Ukrainische Großfamilie findet neue Bleibe in Mainz

Vor einiger Zeit haben wir von neun Frauen berichtet, die aus der Ukraine geflohen sind, vorübergehend in Finthen unterkamen und dann eine neue Bleibe suchten. Unser Aufruf hatte Erfolg, bald ist Umzugstermin.

Ukrainische Großfamilie findet neue Bleibe in Mainz

Sieben Frauen aus einer Familie machten sich vor einigen Wochen auf den Weg: von Odessa und Nikolajew nach Rumänien, dann über Bukarest nach Wien. Nach vielen Tagen Reise kamen sie schließlich in Mainz an. Mit ihnen reisten zwei Freundinnen, die sich ihnen spontan angeschlossen hatten. Neun Frauen und Mädchen zwischen 12 Jahren und Ende 60, die nun eine Wohnung suchten. Sie kamen schließlich auf dem Finther Layenhof unter: im Nachbarhaus von Familie Dölle, deren Bewohner für einige Monate verreist waren (wir berichteten).

Seit knapp einem Monat wohnen sie nun dort – und müssen ihre neue Bleibe bereits in zwei Wochen wieder verlassen. Denn die Bewohner des Hauses kommen zurück und dann würde der Platz für so viele Menschen nicht mehr reichen. Kurz nachdem der Merkurist-Artikel über die Situation der Frauen erschienen war, meldeten sich tatsächlich mehrere Leute bei uns, die bereit wären, sie bei sich wohnen zu lassen. Nun beziehen sie bald ihr neues Heim in der Bretzenheimer Straße, und zwar in einem Haus der wiwi Immo KG, deren Inhaber Matthias Willenbacher ist. Willenbacher ist seit Januar 2021 auch Inhaber von Merkurist.

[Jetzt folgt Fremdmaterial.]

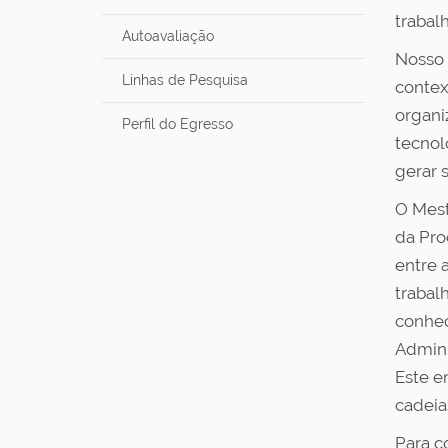
u
trabalh
i
Autoavaliação
:
Nosso 
Linhas de Pesquisa
contex
organi
Perfil do Egresso
tecnol
gerar 
O Mest
da Pro
entre 
trabal
conhec
Admini
Este e
cadeia
Para c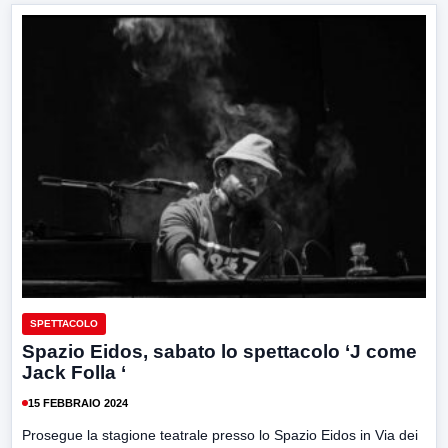
SPETTACOLO
Spazio Eidos, sabato lo spettacolo ‘J come
Jack Folla ‘
15 FEBBRAIO 2024
Prosegue la stagione teatrale presso lo Spazio Eidos in Via dei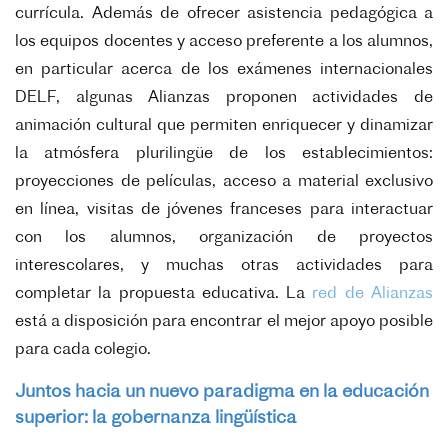
currícula. Además de ofrecer asistencia pedagógica a
los equipos docentes y acceso preferente a los alumnos,
en particular acerca de los exámenes internacionales
DELF, algunas Alianzas proponen actividades de
animación cultural que permiten enriquecer y dinamizar
la atmósfera plurilingüe de los establecimientos:
proyecciones de películas, acceso a material exclusivo
en línea, visitas de jóvenes franceses para interactuar
con los alumnos, organización de proyectos
interescolares, y muchas otras actividades para
completar la propuesta educativa. La
red de Alianzas
está a disposición para encontrar el mejor apoyo posible
para cada colegio.
Juntos hacia un nuevo paradigma en la educación
superior: la gobernanza lingüística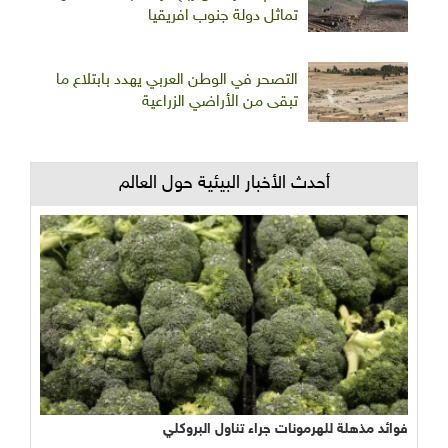
تماثل دولة جنوب افريقيا
التصحر في الوطن العربي يهدد بابتلاع ما
تبقى من الأراضي الزراعية
أحدث الأخبار البيئية حول العالم
فوائد مذهلة للهرمونات جراء تناول البروكلي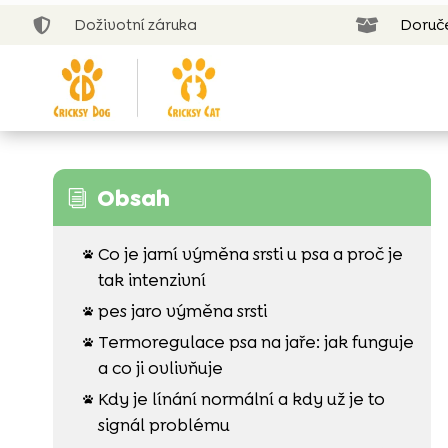
Doživotní záruka
Doruč


Obsah
i
Co je jarní výměna srsti u psa a proč je

tak intenzivní
pes jaro výměna srsti

Termoregulace psa na jaře: jak funguje

a co ji ovlivňuje
Kdy je línání normální a kdy už je to

signál problému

Ein Wohnhaus wird für die Frauen hergerichtet

Das Grundstück, auf dem das Gebäude steht, hatte die wiwi Immo KG vor sechs Jahren gekauft. Hier sollten eigentlich die Büros der Unternehmen von Matthias Willenbacher errichtet werden, auch das von Merkurist. Letztendlich haben die Mitarbeiter im vergangenen Herbst dann doch die Räume in der Rheinstraße bezogen. Das Haus, in das nun die Familie zieht, ist ein dreistöckiges Mietshaus im Umbau.

Als sie von dem Aufruf gehört hat, lud die Geschäftsführerin der wiwi Immo KG, Sara Kukovec, die Frauen kurzerhand zur Besichtigung ein. Anne Jährling aus dem Office-Management kümmert sich nun gemeinsam mit Anna Dölle und den Frauen selbst darum, dass alles rechtzeitig fertig wird. „Zusammen erledigen wir die bürokratischen Dinge und machen es schön für die Familie“, sagt sie. Über Spenden erhalten sie Möbel und Küchengeräte, die sie über verschiedene Social-Media-Plattformen suchen, Freunde und Bekannte fragen. Auch bei einer Wohnungsauflösung durften sie bereits kostenlos eine Menge Sachen aus der Küche mitnehmen. Der Geschäftsführer von Möbel Martin hat bereits zugesagt, Möbel zu spenden und zum Haus liefern zu lassen.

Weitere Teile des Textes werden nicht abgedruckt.